When conducting routine and unannounced room inspections, the Campus Fire Safety Department will report any contraband items such as guns, alcohol or illegal drugs, even if they are not fire hazards. When Fire Safety officials discover such items, they call Public Safety (PSafe) officers, who then notify the Middletown Police Department (MPD).

There has been much controversy surrounding the Campus Fire Safety Department ever since the tightening of its policies and the subsequent increase in crackdowns two years ago. In particular, many students have been struck by the correlation between Fire Safety inspections and drug arrests.

Though much of the controversy has died down, Wesleyan Student Assembly (WSA) President Mike Pernick ’10 still believes that there are fundamental problems with Fire Safety’s current policy. He criticized the department’s practice of checking rooms without giving students prior warning.

“Public Safety needs to get a letter from the dean [to search rooms],” he said. “Fire Safety doesn’t need such a letter. There is no notification of residents. This represents a lack of respect for student privacy. The WSA has tried to get this changed but it was unsuccessful.”

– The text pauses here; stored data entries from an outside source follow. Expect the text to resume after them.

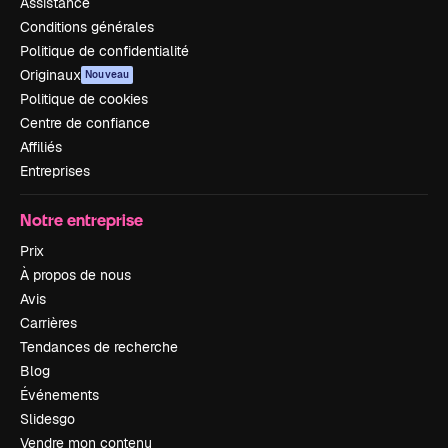
Assistance
Conditions générales
Politique de confidentialité
Originaux
Nouveau
Politique de cookies
Centre de confiance
Affiliés
Entreprises
Notre entreprise
Prix
À propos de nous
Avis
Carrières
Tendances de recherche
Blog
Événements
Slidesgo
Vendre mon contenu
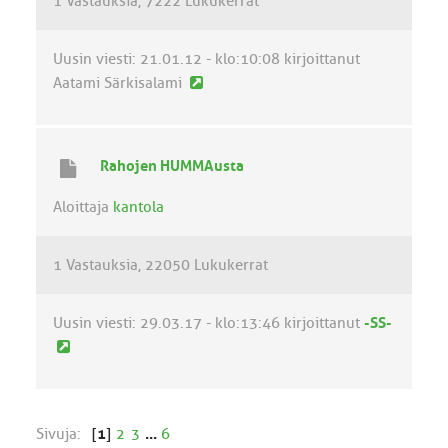
1 Vastauksia
7222 Lukukerrat
s
t
i
Uusin viesti:
21.01.12 - klo:10:08
kirjoittanut
U
Aatami Särkisalami
u
s
i
Rahojen HUMMAusta
n
v
Aloittaja
kantola
i
e
1 Vastauksia
22050 Lukukerrat
s
t
i
Uusin viesti:
29.03.17 - klo:13:46
kirjoittanut
-SS-
U
u
s
i
Sivuja:
[
1
]
2
3
...
6
n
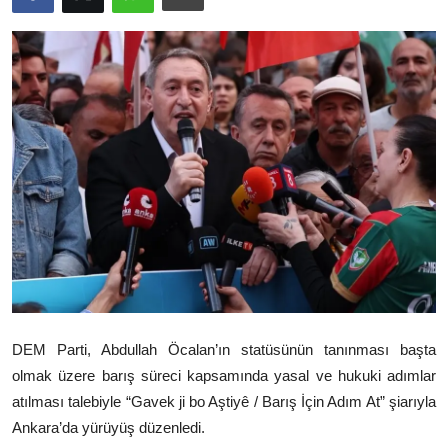
Video
Yazarlar
Arşiv
İletişim
Türkçe
Kurdi
DEM Parti, Abdullah Öcalan’ın statüsünün tanınması başta
olmak üzere barış süreci kapsamında yasal ve hukuki adımlar
atılması talebiyle “Gavek ji bo Aştiyê / Barış İçin Adım At” şiarıyla
Ankara’da yürüyüş düzenledi.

This has resulted in some very real consequences for students. In September of last year, a sophomore left marijuana on his desk when he left his room during a routine fire drill. When he returned, MPD officers were waiting for him, because a Fire Safety inspector found the drugs and reported them to PSafe, who then notified city police. In February 2007, Fire Safety inspected a WestCo student’s room and found half an ounce of marijuana, as well as drug paraphernalia. The student, then a sophomore, was arrested and appeared in court, resulting in about $1000 in legal fees and a community service requirement to clear her criminal record. Fire Safety did not say whether any students have been arrested this year under similar circumstances.

Joyce Topshe, assistant vice president for Facilities, insisted that Fire Safety reports illegal items and substances as a means of protecting students.

“Fire Safety staff are not in a position to know if a firearm is registered or loaded, or whether a drug is lethal or not,” Topshe said. “This job is best left to the legal authorities, which is why they are called.”

Becky Weiss ’10 , the chair of the WSA’s Student Affairs Committee—which is responsible for addressing issues regarding Fire Safety—said she understands the tough situation Fire Safety is faced with when dealing with the discovery of illegal drugs and other contraband items within students’ rooms.

“I have mixed feelings,” Weiss said. “I think they have a legal obligation to report it if they see it.”

According to Weiss, inspectors do not touch any suspected illegal drugs, but only report them to PSafe officers, who then call the MPD. Inspectors are not allowed to look through drawers, and can only report on what is in plain sight. Fire Safety inspects every room on campus at least once a semester.

Looking back at her experience, the student arrested in Westco—who is now a senior and wished to remain anonymous— still believes that Fire Safety overstepped its boundaries.

“I respect that they are doing their job,” she said. “But I don’t believe that it’s in their discretion to report things that are not Fire Safety-related.”

The student recalled that the MPD officers who arrested her felt that their time was being wasted.

“The police officer told me that it’s very rare that they’ll book someone for so little weed,” she said. “Middletown Police have bigger fish to fry.”

In an interview with The Argus after the September 2007 arrest, Director of Public Safety Dave Meyer said that calling MPD is simply following protocol.

“[Public Safety] just does the reporting,” he said. “If there are any drugs, we call the police.”

Ultimately, Meyer’s recommendation to students was a simple one.

“Don’t do it at all,” he said. “It’s illegal.”